Accessing Specific Entries
# Access entry using loc [row label, column name]
print(df.loc[0, 'City']) # Output: New York
# Access entry using iloc [row index, column index]
print(df.iloc[2, 3]) # Output: 78
Accessing Multiple Rows/Columns
# Access multiple rows and columns
print(df.loc[[1, 3], ['Name', 'Score']])
print(df.iloc[[0, 2], [1, 2]])
Modifying Entries in DataFrame
You can update entries using .loc[] and .iloc[] combined with assignment.
# Modify a single value
df.loc[1, 'Score'] = 92
# Modify multiple values
df.loc[[0, 2], 'Score'] = [87, 80]
# Using iloc
df.iloc[3, 1] = 33 # Updates David's age
print(df)
Updated DataFrame:
| Name | Age | City | Score | |
|---|---|---|---|---|
| 0 | Alice | 24 | New York | 87 |
| 1 | Bob | 27 | Paris | 92 |
| 2 | Charlie | 22 | London | 80 |
| 3 | David | 33 | Berlin | 88 |
Visualizing Changes
Let’s see the score distribution as a simple bar chart using matplotlib.
import matplotlib.pyplot as plt
plt.bar(df['Name'], df['Score'], color='skyblue')
plt.xlabel('Name')
plt.ylabel('Score')
plt.title('Scores of Individuals')
plt.show()
This visualization helps confirm the updates made to our data.
Summary Table
| Operation | Code Example | Description |
|---|---|---|
| Access a column | df['Name'] |
Get column as Series |
| Access a row by label | df.loc[1] |
Returns Series |
| Access a row by index | df.iloc[1] |
Returns Series |
| Access specific entry | df.loc[2, 'City'] |
Get Charlie’s city |
| Access multiple rows/columns | df.loc[[0,2], ['Name', 'Score']] |
Subset rows/cols |
| Modify an entry with loc/iloc | df.loc[1, 'Score'] = 92 |
Updates Bob’s score |
Some Takeaways
- Use square brackets to quickly access rows or columns.
- Use
.loc[]for labels and.iloc[]for indices. - Both methods can select or modify entries efficiently.
- Mastering
.locand.ilocis essential for interactive data exploration and data manipulation in Pandas.
Accessing and Modifying DataFrames (condition-based indexing)
Creating a Sample DataFrame
Let’s use a small DataFrame representing store purchases for easy experimentation.
import pandas as pd
data = {
'customer_id': [1, 2, 3, 4, 5],
'product': ['apple', 'banana', 'cherry', 'date', 'elderberry'],
'quantity': [2, 1, 5, 3, 1],
'price': [0.99, 0.59, 2.99, 1.49, 4.99]
}
df = pd.DataFrame(data)
df
Output:
| customer_id | product | quantity | price |
|---|---|---|---|
| 1 | apple | 2 | 0.99 |
| 2 | banana | 1 | 0.59 |
| 3 | cherry | 5 | 2.99 |
| 4 | date | 3 | 1.49 |
| 5 | elderberry | 1 | 4.99 |
Accessing & Modifying DataFrame Values
Access by Index and Labels
.loc: Access by label (row and column names)..iloc: Access by position (row and column numbers).
# Using .loc (label)
print(df.loc[2, 'product']) # Output: cherry
# Using .iloc (position)
print(df.iloc[0, 2]) # Output: 2 (quantity of first row)

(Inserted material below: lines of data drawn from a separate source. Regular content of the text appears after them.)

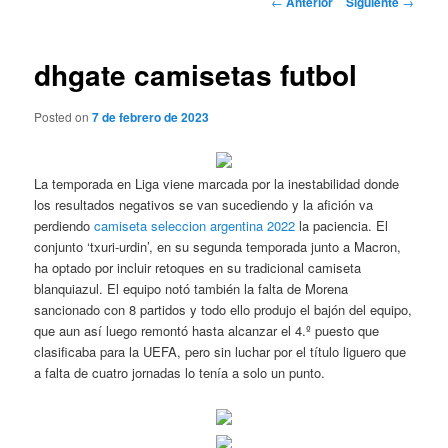
←
Anterior
Siguiente
→
de
entradas
dhgate camisetas futbol
Posted on
7 de febrero de 2023
La temporada en Liga viene marcada por la inestabilidad donde
los resultados negativos se van sucediendo y la afición va
perdiendo
camiseta seleccion argentina 2022
la paciencia. El
conjunto ‘txuri-urdin’, en su segunda temporada junto a Macron,
ha optado por incluir retoques en su tradicional camiseta
blanquiazul. El equipo notó también la falta de Morena
sancionado con 8 partidos y todo ello produjo el bajón del equipo,
que aun así luego remontó hasta alcanzar el 4.º puesto que
clasificaba para la UEFA, pero sin luchar por el título liguero que
a falta de cuatro jornadas lo tenía a solo un punto.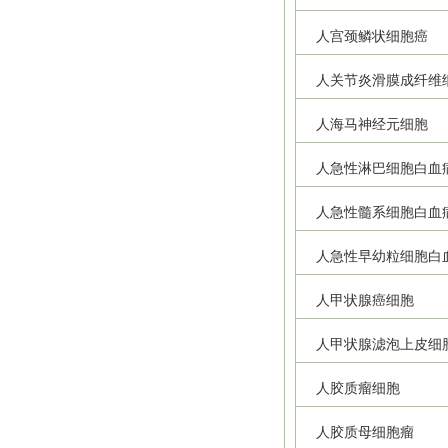
人宫颈鳞状细胞癌
人关节炎滑膜成纤维
人海马神经元细胞
人急性淋巴细胞白血
人急性髓系细胞白血
人急性早幼粒细胞白
人甲状腺癌细胞
人甲状腺滤泡上皮细
人胶质瘤细胞
人胶质母细胞瘤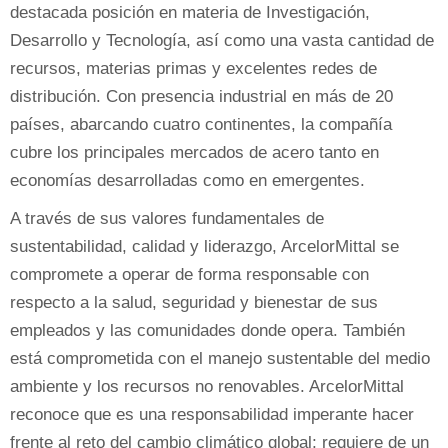
destacada posición en materia de Investigación,
Desarrollo y Tecnología, así como una vasta cantidad de
recursos, materias primas y excelentes redes de
distribución. Con presencia industrial en más de 20
países, abarcando cuatro continentes, la compañía
cubre los principales mercados de acero tanto en
economías desarrolladas como en emergentes.
A través de sus valores fundamentales de
sustentabilidad, calidad y liderazgo, ArcelorMittal se
compromete a operar de forma responsable con
respecto a la salud, seguridad y bienestar de sus
empleados y las comunidades donde opera. También
está comprometida con el manejo sustentable del medio
ambiente y los recursos no renovables. ArcelorMittal
reconoce que es una responsabilidad imperante hacer
frente al reto del cambio climático global; requiere de un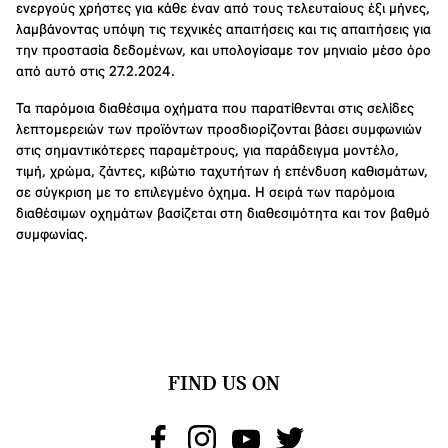
ενεργούς χρήστες για κάθε έναν από τους τελευταίους έξι μήνες,
λαμβάνοντας υπόψη τις τεχνικές απαιτήσεις και τις απαιτήσεις για
την προστασία δεδομένων, και υπολογίσαμε τον μηνιαίο μέσο όρο
από αυτό στις 27.2.2024.
Τα παρόμοια διαθέσιμα οχήματα που παρατίθενται στις σελίδες
λεπτομερειών των προϊόντων προσδιορίζονται βάσει συμφωνιών
στις σημαντικότερες παραμέτρους, για παράδειγμα μοντέλο,
τιμή, χρώμα, ζάντες, κιβώτιο ταχυτήτων ή επένδυση καθισμάτων,
σε σύγκριση με το επιλεγμένο όχημα. Η σειρά των παρόμοια
διαθέσιμων οχημάτων βασίζεται στη διαθεσιμότητα και τον βαθμό
συμφωνίας.
FIND US ON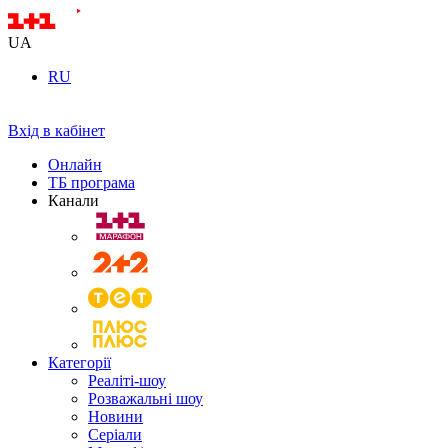
UA
RU
Вхід в кабінет
Онлайн
ТБ програма
Канали
Категорії
Реаліті-шоу
Розважальні шоу
Новини
Серіали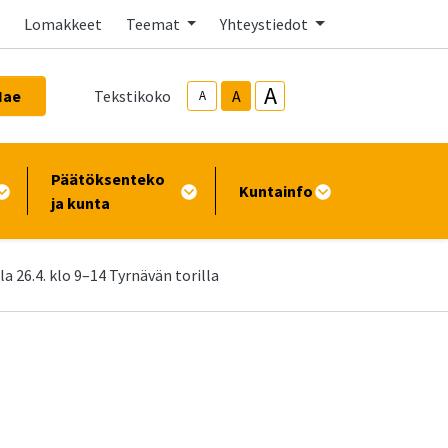
Lomakkeet
Teemat
Yhteystiedot
A
Hae
Tekstikoko
A
A
Päätöksenteko
Kuntainfo
ja kunta
 26.4. klo 9–14 Tyrnävän torilla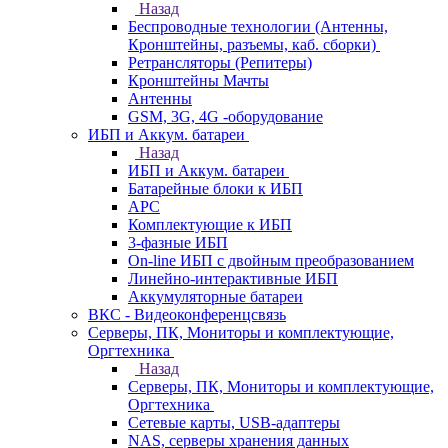
Назад
Беспроводные технологии (Антенны,
Кронштейны, разъемы, каб. сборки)
Ретрансляторы (Репитеры)
Кронштейны Мачты
Антенны
GSM, 3G, 4G -оборудование
ИБП и Аккум. батареи
Назад
ИБП и Аккум. батареи
Батарейные блоки к ИБП
APC
Комплектующие к ИБП
3-фазные ИБП
On-line ИБП с двойным преобразованием
Линейно-интерактивные ИБП
Аккумуляторные батареи
ВКС - Видеоконференцсвязь
Серверы, ПК, Мониторы и комплектующие,
Оргтехника
Назад
Серверы, ПК, Мониторы и комплектующие,
Оргтехника
Сетевые карты, USB-адаптеры
NAS, серверы хранения данных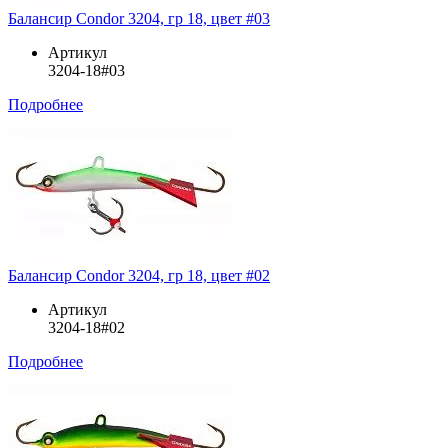
Балансир Condor 3204, гр 18, цвет #03
Артикул
3204-18#03
Подробнее
Балансир Condor 3204, гр 18, цвет #02
Артикул
3204-18#02
Подробнее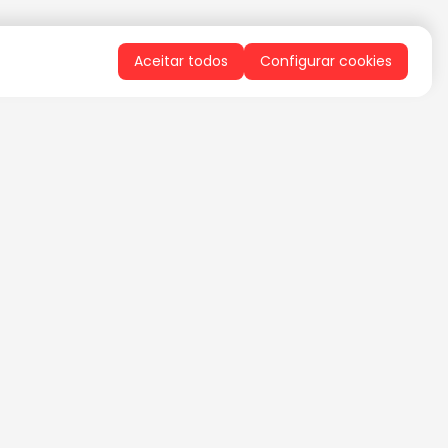
Aceitar todos
Configurar cookies
QUERO RECEBER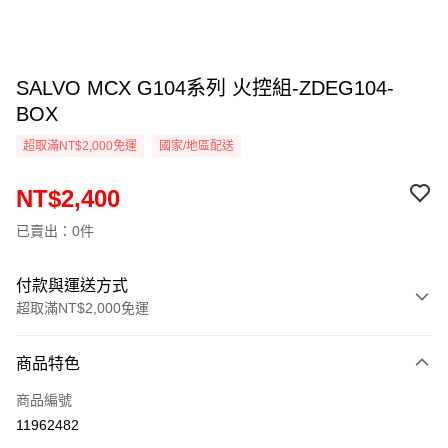
SALVO MCX G104系列 火控組-ZDEG104-
BOX
超取滿NT$2,000免運
國家/地區配送
NT$2,400
已賣出：0件
付款與運送方式
超取滿NT$2,000免運
付款方式
商品特色
信用卡一次付款
商品編號
信用卡分期付款
11962482
3 期 0 利率 每期
NT$800
21家銀行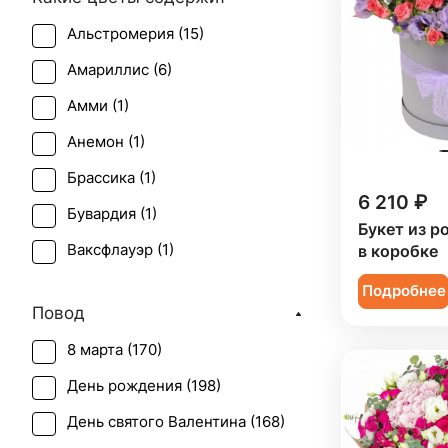
Альстромерия (
15
)
Амариллис (
6
)
Амми (
1
)
Анемон (
1
)
Брассика (
1
)
6 210 ₽
Бувардия (
1
)
Букет из р
Ваксфлауэр (
1
)
в коробке
Гвоздика (
27
)
Подробнее
Повод
Гербера (
6
)
8 марта (
170
)
Гиперикум (
6
)
День рождения (
198
)
Гипсофила (
8
)
День святого Валентина (
168
)
Гладиолус (
2
)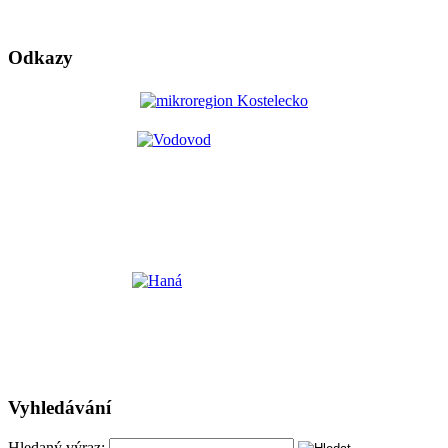
Odkazy
Vyhledávání
Hledaný výraz: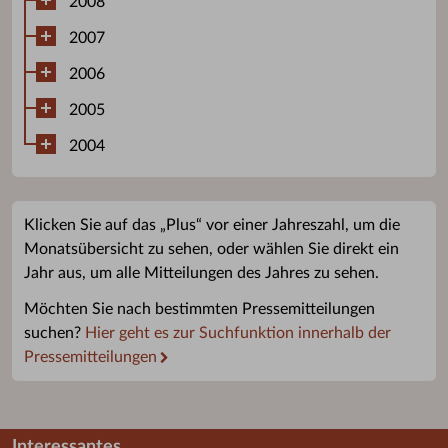
2008
2007
2006
2005
2004
Klicken Sie auf das „Plus“ vor einer Jahreszahl, um die
Monatsübersicht zu sehen, oder wählen Sie direkt ein
Jahr aus, um alle Mitteilungen des Jahres zu sehen.
Möchten Sie nach bestimmten Pressemitteilungen
suchen?
Hier geht es zur Suchfunktion innerhalb der
Pressemitteilungen
Interessantes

Logical Indexing in DataFrames
Logical indexing lets you filter rows by specific conditions.
# Find all rows where quantity is greater than 1
filtered = df[df['quantity'] > 1]
print(filtered)
Output:
| customer_id | product | quantity | price |
|---|---|---|---|
| 1 | apple | 2 | 0.99 |
| 3 | cherry | 5 | 2.99 |
| 4 | date | 3 | 1.49 |
💡 Key Insight: Logical indexing is crucial for filtering and selecting subsets of data efficiently.
➕ Adding Columns
Creating new columns in a DataFrame is simple and intuitive.
# Add a 'rating' column
df['rating'] = [4.5, 4.0, 4.2, 4.7, 4.8]
print(df)
Output:
| customer_id | product | quantity | price | rating |
|---|---|---|---|---|
| 1 | apple | 2 | 0.99 | 4.5 |
| 2 | banana | 1 | 0.59 | 4.0 |
| 3 | cherry | 5 | 2.99 | 4.2 |
| 4 | date | 3 | 1.49 | 4.7 |
| 5 | elderberry | 1 | 4.99 | 4.8 |
➖ Dropping Columns
Use .drop() to remove columns. By default, it returns a new DataFrame.
# Drop the 'customer_id' column
df_dropped = df.drop('customer_id', axis=1)
print(df_dropped)
# Drop in place
df.drop('customer_id', axis=1, inplace=True)
print(df)
Dropping Rows
You can remove rows by their index number.
# Drop the row at index 1
df_dropped_row = df.drop(1, axis=0)
print(df_dropped_row)
Resetting Indices
After dropping rows, the index might be non-sequential. Reset it using .reset_index().
# Reset the index after dropping a row
df_reset = df.drop(1).reset_index(drop=True)
print(df_reset)
Copying DataFrames
To modify data without affecting the original, use .copy().
# Create a copy of the DataFrame
df_copy = df.copy()
# Changes to df_copy do NOT affect df
Recap
✅ Access DataFrame values using .loc and .iloc.
✅ Filter rows efficiently with logical indexing.
✅ Add new columns easily with direct assignment.
✅ Drop columns/rows with .drop(); use inplace=True to modify the original DataFrame.
✅ Reset indices when needed using .reset_index().
✅ Copy DataFrames safely using .copy() to prevent unintended changes.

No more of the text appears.